:: WHAT YOU WILL DO ::
Where an image appears in the data, omit it and reproduce the rest exactly.
* * * *
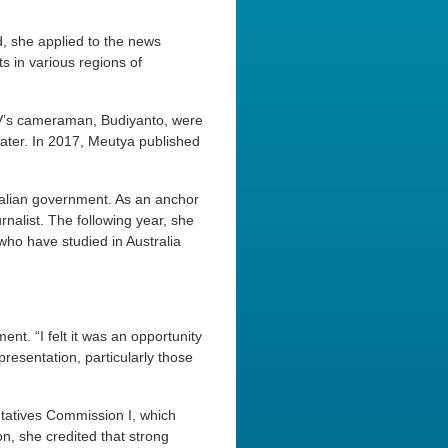
, she applied to the news
s in various regions of
V’s cameraman, Budiyanto, were
later. In 2017, Meutya published
ralian government. As an anchor
alist. The following year, she
ho have studied in Australia
nt. “I felt it was an opportunity
resentation, particularly those
tatives Commission I, which
n, she credited that strong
* * * *
:: SOLUTION TO THIS TASK ::
, she applied to the news
s in various regions of
V’s cameraman, Budiyanto, were
later. In 2017, Meutya published
ralian government. As an anchor
alist. The following year, she
ho have studied in Australia
nt. “I felt it was an opportunity
resentation, particularly those
tatives Commission I, which
n, she credited that strong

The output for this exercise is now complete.